Modernisation indispensable de la Sécurité sociale ou retour sournois à un esprit d'assistance?...
En retraçant l'histoire des politiques publiques d'assistance en France depuis la IIIe République, Colette Bec a voulu mettre à jour tant la permanence de la politique assistantielle, liée à son rôle fondamental dans le projet républicain, que ses transformations, déterminées par les aléas du contrat social. On assisterait aujourd'hui moins à un retour de la logique assistantielle qu'à une perversion fondamentale de sa signification politique. L'auteur distingue trois périodes dans cette histoire de l'assistance.
Rompant avec un simple devoir moral de charité, la IIIe République impose, à la toute fin du XIXe siècle, la notion d'assistance obligatoire, qui confère des
droits sociaux à ses bénéficiaires. L'assistance républicaine s'inscrit dans un projet politique ambitieux qui vise à aboutir à une plus grande égalité entre les citoyens, en apportant une sécurité minimale y compris à ceux qui ne peuvent accéder aux systèmes assurantiels.
Les auteurs du plan de Sécurité sociale considéraient les politiques assistantielles comme uns survivance du passé que l'universalisation du système assurantiel devait rapidement rendre caduque. Paradoxalement, ils ont donné à l'assistance un second souffle. Très vite, en effet, éclate la contradiction entre un système fondé sur une logique professionnelle, qui accentue donc les différences entre les groupes sociaux, et la volonté proclamée de bâtir un système universel et égalitaire.

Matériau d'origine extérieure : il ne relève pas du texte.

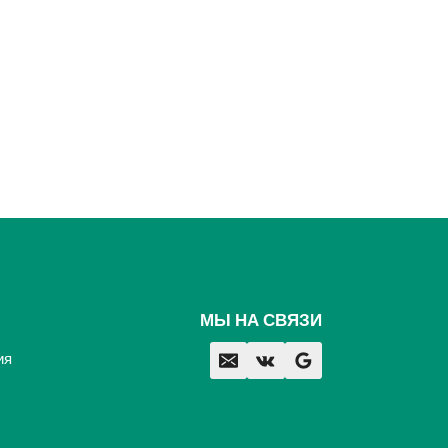
МЫ НА СВЯЗИ
ия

L'assistance, rebaptisée aide sociale et doublée de l'action sociale, assure donc une fonction essentielle pour que soit maintenu le cap de l'intégration de tous les citoyens à la société de production et de consommation, au travers d'une gestion beaucoup plus uniforme et centralisée à partir de la réforme de 1953.
Le troisième temps de ce parcours historique débute avec les années 1970, lorsque, toujours selon Colette Bec, commence à triompher l'esprit libéral. L'idéal égalitaire républicain aurait alors laissé la place à une «philosophie des droits de l'homme», uniquement préoccupée d'accorder un revenu de subsistance à un nombre croissant d'exclus du travail. La volonté proclamée de faire du RMI un instrument d'insertion ne peut être qu'un leurre sous le règne d'une l'idéologie libérale qui sévit à droite comme à gauche et laisse libre cours à la «domination de la loi économique».

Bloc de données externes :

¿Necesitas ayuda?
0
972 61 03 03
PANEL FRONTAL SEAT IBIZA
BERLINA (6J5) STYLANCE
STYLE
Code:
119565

Au sein du système de protection sociale, la logique assistancielle, dans une inflation de mesures sociales éparpillées, prend le pas sur la logique assurantielle, au lieu d'en être le complément, incarnant ainsi le renoncement politique à une société de plein emploi et minant la cohésion sociale.
À lire Colette Bec, l'intégration de tous ou du plus grand nombre au monde du travail ou le maintien dans l'exclusion relèvent donc de décisions purement politiques, opposant démocratie et libéralisme sans que soient jamais vraiment expliquées, autrement que par des choix idéologiques, les causes de la fin de la société de plein emploi ni les méthodes concrètes pour y revenir.
D'autre part, l'absence de tentative pour évaluer réellement le caractère redistributif et intégrateur des politiques sociales du passé affaiblit la portée de l'attachement de l'auteur au modèle de protection sociale des Trente Glorieuses.
N. M.
persee.fr Bec Colette, L'assistance en démocratie, les politiques assistantielles dans la France des XIXe et XXe siècles, Paris, Belin (Socio-histoires), 1998, 254 p.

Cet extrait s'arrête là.